Gautam Ramesh, 9, recently won second place at the International Golden Key Music Composition competition. The winners’ compositions will be included in the program of the Golden Key of Vienna International Music Festival and performed at the World Young Composers’ recital in Vienna, Austria, in July. His winning piece for the piano is called Tarantella in D Locrian scale.
Ramesh has played the piano since he was three and composed since he was four. He has studied under Julie Reina and Georgiana Rosca, and his composition teacher is Ryan Brechmaker. His recent pieces include as many as five instruments. He composes scores using Finale music software. He also plays the recorder.
Ramesh has won various competitions and played solo at the Kimmel Center at the age of six and more recently at Carnegie Hall, at the age of eight. He has won the three-year achievement awards for winning three years at both the NJMTA music competition and the Golden Key piano competition.
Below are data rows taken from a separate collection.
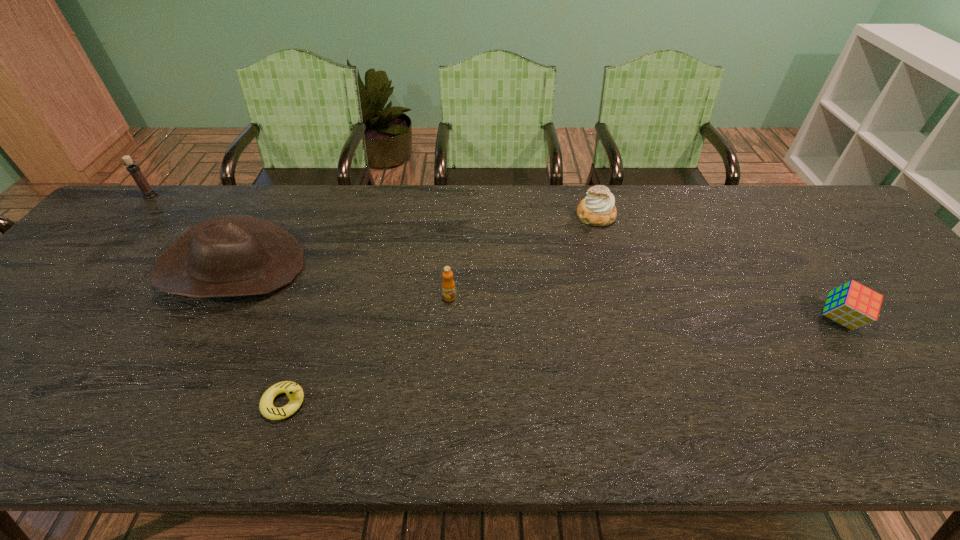 Locate an element on the screen. This screenshot has width=960, height=540. free location located 0.060m on the left of the cowboy hat is located at coordinates pos(141,268).

At what (x,y) coordinates should I click in order to perform the action: click on vacant space located on the left of the pastry. Please return your answer as a coordinate pair (x, y). The width and height of the screenshot is (960, 540). Looking at the image, I should click on (500, 216).

Where is `vacant space located on the front label of the orange juice`? vacant space located on the front label of the orange juice is located at coordinates (442, 420).

What are the coordinates of `vacant space situated 0.220m on the back of the cube` in the screenshot? It's located at (784, 242).

Where is `free spot located on the face of the fourth object from right to left`? The width and height of the screenshot is (960, 540). free spot located on the face of the fourth object from right to left is located at coordinates coord(454,403).

Identify the location of candle holder that is positioned at the far edge. (134, 170).

Where is `cowboy hat that is at the far edge`? cowboy hat that is at the far edge is located at coordinates pos(229,255).

Image resolution: width=960 pixels, height=540 pixels. What are the coordinates of `pastry that is at the far edge` in the screenshot? It's located at (597, 209).

Where is `object situated at the near edge`? The image size is (960, 540). object situated at the near edge is located at coordinates (294, 392).

Image resolution: width=960 pixels, height=540 pixels. I want to click on object positioned at the left edge, so click(x=134, y=170).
His mother, Pady Ganapathy, works in the pharmaceutical industry. His father, Ramesh Nagarajan, is director of strategy at Alcatel Lucent. The family has lived in West Windsor since 2005.
As a fourth grader at Princeton Day School, he studies seventh grade math and is interested in philosophy and linguistics. He studies Indian phonetics with his mother and can read and write Tamil and Sanskrit. He is also on the Princeton Junior Squash team and the WW-P U9 travel soccer team.
Eric Hsu, a cellist and freshman at High School North, has been selected to perform in the JCC Thurnauer School of Music’s Handler master class on Monday, February 8, at 4 p.m. Hsu will perform for cellist Fred Sherry, faculty member at Juilliard, Mannes, and Manhattan Schools of Music.
Hsu, a student of Kristin Palombit and Jonathan Spitz, is a member of the High School North String Ensemble, Youth Orchestra of Central Jersey’s Symphonic Orchestra, and is in the CJMEA Regional II orchestra.